▶ _Provided records_
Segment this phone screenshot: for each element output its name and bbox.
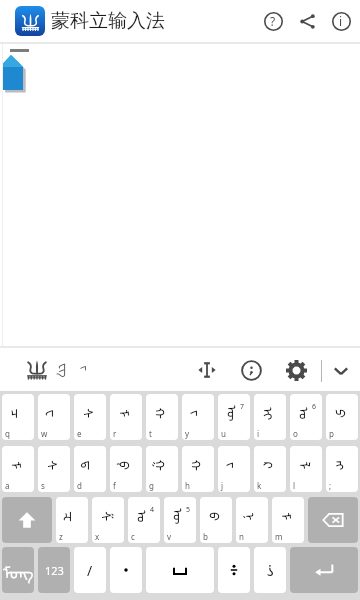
button[interactable] [308, 497, 358, 543]
button[interactable]: ᠯ [290, 446, 322, 492]
button[interactable]: ᠮᠣᠩ [2, 547, 34, 593]
button[interactable]: ᠫ [326, 394, 358, 440]
staticText: c [131, 531, 135, 542]
staticText: ᠯ [294, 462, 318, 470]
staticText: e [77, 428, 82, 439]
staticText: ᠮᠣᠩ [3, 556, 34, 584]
button[interactable]: Info [324, 4, 358, 38]
staticText: 5 [186, 505, 191, 515]
button[interactable]: ᠱ [92, 497, 124, 543]
staticText: r [113, 428, 117, 439]
button[interactable]: ᠺ [254, 446, 286, 492]
button[interactable]: Mongolian mode [56, 356, 76, 384]
staticText: ᠸᠭ [56, 363, 77, 378]
staticText: ᠵ [223, 462, 246, 469]
staticText: ᠣ [133, 510, 156, 523]
staticText: i [257, 428, 260, 439]
button[interactable]: ᠬ [146, 394, 178, 440]
button[interactable] [290, 547, 358, 593]
staticText: j [221, 480, 224, 491]
button[interactable]: ᠮ [2, 446, 34, 492]
staticText: h [185, 480, 190, 491]
button[interactable]: ؟ [254, 547, 286, 593]
staticText: k [257, 480, 262, 491]
staticText: ᠵ [187, 410, 210, 417]
staticText: ᠤ [295, 407, 318, 420]
staticText: w [41, 428, 48, 439]
staticText: b [203, 531, 208, 542]
button[interactable]: ᠬ [182, 446, 214, 492]
button[interactable]: ᠴ [2, 394, 34, 440]
button[interactable]: ᠹ [110, 446, 142, 492]
button[interactable]: Move cursor [195, 358, 219, 382]
button[interactable]: ᠸ [38, 394, 70, 440]
button[interactable]: ᠦ [218, 394, 250, 440]
button[interactable]: Settings [286, 360, 307, 381]
staticText: s [41, 480, 45, 491]
button[interactable]: Punctuation [241, 360, 262, 381]
button[interactable]: ᠽ [56, 497, 88, 543]
button[interactable]: ᠭ [146, 446, 178, 492]
button[interactable]: Hide keyboard [330, 360, 352, 382]
staticText: ᠰ [42, 460, 66, 470]
button[interactable]: ᠰ [38, 446, 70, 492]
staticText: ᠵ [78, 366, 96, 372]
button[interactable]: Share [290, 4, 324, 38]
staticText: p [329, 428, 334, 439]
button[interactable]: ᠥ [164, 497, 196, 543]
button[interactable]: ᠪ [200, 497, 232, 543]
button[interactable]: ᠰ [74, 394, 106, 440]
button[interactable]: ᠢ [254, 394, 286, 440]
staticText: z [59, 531, 63, 542]
button[interactable]: ᠮ [110, 394, 142, 440]
staticText: 123 [45, 563, 64, 578]
button[interactable]: ᠳ [74, 446, 106, 492]
staticText: 6 [312, 402, 317, 412]
staticText: ᠬ [150, 408, 174, 420]
staticText: ᠮ [276, 512, 300, 520]
staticText: y [185, 428, 190, 439]
staticText: i [339, 13, 343, 29]
staticText: ᠴ [6, 408, 30, 418]
staticText: ᠱ [96, 512, 120, 522]
button[interactable]: ᠤ [290, 394, 322, 440]
staticText: ᠮ [114, 410, 138, 418]
staticText: t [149, 428, 152, 439]
staticText: n [239, 531, 244, 542]
button[interactable]: ᠣ [128, 497, 160, 543]
staticText: ᠰ [78, 408, 102, 418]
button[interactable] [146, 547, 214, 593]
staticText: ᠹ [115, 461, 138, 470]
button[interactable]: ᠵ [182, 394, 214, 440]
staticText: ᠢ [259, 407, 282, 420]
staticText: ᠬ [186, 460, 210, 472]
button[interactable] [218, 547, 250, 593]
staticText: g [149, 480, 154, 491]
staticText: ᠽ [61, 511, 84, 522]
button[interactable]: 123 [38, 547, 70, 593]
staticText: ᠳ [78, 460, 102, 470]
staticText: ᠸ [42, 410, 66, 418]
button[interactable] [110, 547, 142, 593]
button[interactable]: ᠮ [272, 497, 304, 543]
button[interactable]: / [74, 547, 106, 593]
staticText: ᠺ [258, 462, 282, 470]
staticText: ᠮ [6, 462, 30, 470]
staticText: / [87, 561, 93, 580]
staticText: 蒙科立输入法 [51, 9, 165, 33]
button[interactable]: Help [256, 4, 290, 38]
staticText: l [293, 480, 296, 491]
button[interactable]: ᠨ [236, 497, 268, 543]
button[interactable]: ᠵ [218, 446, 250, 492]
button[interactable]: Latin mode [78, 356, 96, 380]
staticText: ᠨ [240, 512, 264, 520]
staticText: u [221, 428, 226, 439]
staticText: ? [270, 13, 276, 29]
staticText: v [167, 531, 172, 542]
staticText: d [77, 480, 82, 491]
button[interactable]: Input mode [25, 358, 49, 382]
staticText: x [95, 531, 100, 542]
button[interactable] [2, 497, 52, 543]
staticText: q [5, 428, 10, 439]
button[interactable]: ᠩ [326, 446, 358, 492]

▶ _Goal of the exercise_
Output a faithful copy of the data, with each picture left out.

▶ _Solved exercise_
Segment this phone screenshot: for each element output its name and bbox.
button[interactable] [308, 497, 358, 543]
button[interactable]: ᠯ [290, 446, 322, 492]
button[interactable]: ᠮᠣᠩ [2, 547, 34, 593]
button[interactable]: ᠫ [326, 394, 358, 440]
staticText: c [131, 531, 135, 542]
staticText: ᠯ [294, 462, 318, 470]
staticText: e [77, 428, 82, 439]
staticText: ᠮᠣᠩ [3, 556, 34, 584]
button[interactable]: Info [324, 4, 358, 38]
staticText: 5 [186, 505, 191, 515]
button[interactable]: ᠱ [92, 497, 124, 543]
staticText: r [113, 428, 117, 439]
button[interactable]: ᠺ [254, 446, 286, 492]
button[interactable]: Mongolian mode [56, 356, 76, 384]
staticText: ᠸᠭ [56, 363, 77, 378]
staticText: ᠵ [223, 462, 246, 469]
staticText: ᠣ [133, 510, 156, 523]
staticText: i [257, 428, 260, 439]
button[interactable]: ᠬ [146, 394, 178, 440]
button[interactable] [290, 547, 358, 593]
staticText: j [221, 480, 224, 491]
button[interactable]: ᠮ [2, 446, 34, 492]
staticText: h [185, 480, 190, 491]
button[interactable]: ؟ [254, 547, 286, 593]
staticText: k [257, 480, 262, 491]
staticText: ᠵ [187, 410, 210, 417]
staticText: ᠤ [295, 407, 318, 420]
staticText: w [41, 428, 48, 439]
staticText: b [203, 531, 208, 542]
button[interactable]: ᠬ [182, 446, 214, 492]
button[interactable]: ᠴ [2, 394, 34, 440]
button[interactable]: ᠹ [110, 446, 142, 492]
button[interactable]: Move cursor [195, 358, 219, 382]
button[interactable]: ᠸ [38, 394, 70, 440]
button[interactable]: ᠦ [218, 394, 250, 440]
button[interactable]: Settings [286, 360, 307, 381]
staticText: s [41, 480, 45, 491]
button[interactable]: Punctuation [241, 360, 262, 381]
button[interactable]: ᠽ [56, 497, 88, 543]
button[interactable]: ᠭ [146, 446, 178, 492]
button[interactable]: Hide keyboard [330, 360, 352, 382]
staticText: ᠰ [42, 460, 66, 470]
button[interactable]: ᠰ [38, 446, 70, 492]
staticText: ᠵ [78, 366, 96, 372]
button[interactable]: Share [290, 4, 324, 38]
staticText: p [329, 428, 334, 439]
button[interactable]: ᠥ [164, 497, 196, 543]
button[interactable]: ᠪ [200, 497, 232, 543]
button[interactable]: ᠰ [74, 394, 106, 440]
button[interactable]: ᠢ [254, 394, 286, 440]
staticText: z [59, 531, 63, 542]
button[interactable]: ᠮ [110, 394, 142, 440]
staticText: 123 [45, 563, 64, 578]
button[interactable]: ᠳ [74, 446, 106, 492]
staticText: 6 [312, 402, 317, 412]
staticText: ᠬ [150, 408, 174, 420]
staticText: ᠮ [276, 512, 300, 520]
staticText: y [185, 428, 190, 439]
staticText: i [339, 13, 343, 29]
staticText: ᠴ [6, 408, 30, 418]
staticText: ᠱ [96, 512, 120, 522]
button[interactable]: ᠤ [290, 394, 322, 440]
staticText: ᠮ [114, 410, 138, 418]
staticText: t [149, 428, 152, 439]
staticText: n [239, 531, 244, 542]
button[interactable]: ᠣ [128, 497, 160, 543]
staticText: ᠰ [78, 408, 102, 418]
button[interactable] [146, 547, 214, 593]
staticText: ᠹ [115, 461, 138, 470]
button[interactable]: ᠵ [182, 394, 214, 440]
staticText: ᠢ [259, 407, 282, 420]
staticText: ᠬ [186, 460, 210, 472]
button[interactable] [218, 547, 250, 593]
staticText: g [149, 480, 154, 491]
staticText: ᠽ [61, 511, 84, 522]
button[interactable]: 123 [38, 547, 70, 593]
staticText: ᠳ [78, 460, 102, 470]
staticText: ᠸ [42, 410, 66, 418]
button[interactable] [110, 547, 142, 593]
button[interactable]: ᠮ [272, 497, 304, 543]
button[interactable]: / [74, 547, 106, 593]
staticText: ᠺ [258, 462, 282, 470]
staticText: ᠮ [6, 462, 30, 470]
staticText: / [87, 561, 93, 580]
staticText: 蒙科立输入法 [51, 9, 165, 33]
button[interactable]: Help [256, 4, 290, 38]
staticText: l [293, 480, 296, 491]
button[interactable]: ᠨ [236, 497, 268, 543]
button[interactable]: ᠵ [218, 446, 250, 492]
button[interactable]: Latin mode [78, 356, 96, 380]
staticText: ᠨ [240, 512, 264, 520]
staticText: u [221, 428, 226, 439]
staticText: ? [270, 13, 276, 29]
staticText: v [167, 531, 172, 542]
staticText: d [77, 480, 82, 491]
button[interactable]: Input mode [25, 358, 49, 382]
staticText: x [95, 531, 100, 542]
button[interactable] [2, 497, 52, 543]
staticText: q [5, 428, 10, 439]
button[interactable]: ᠩ [326, 446, 358, 492]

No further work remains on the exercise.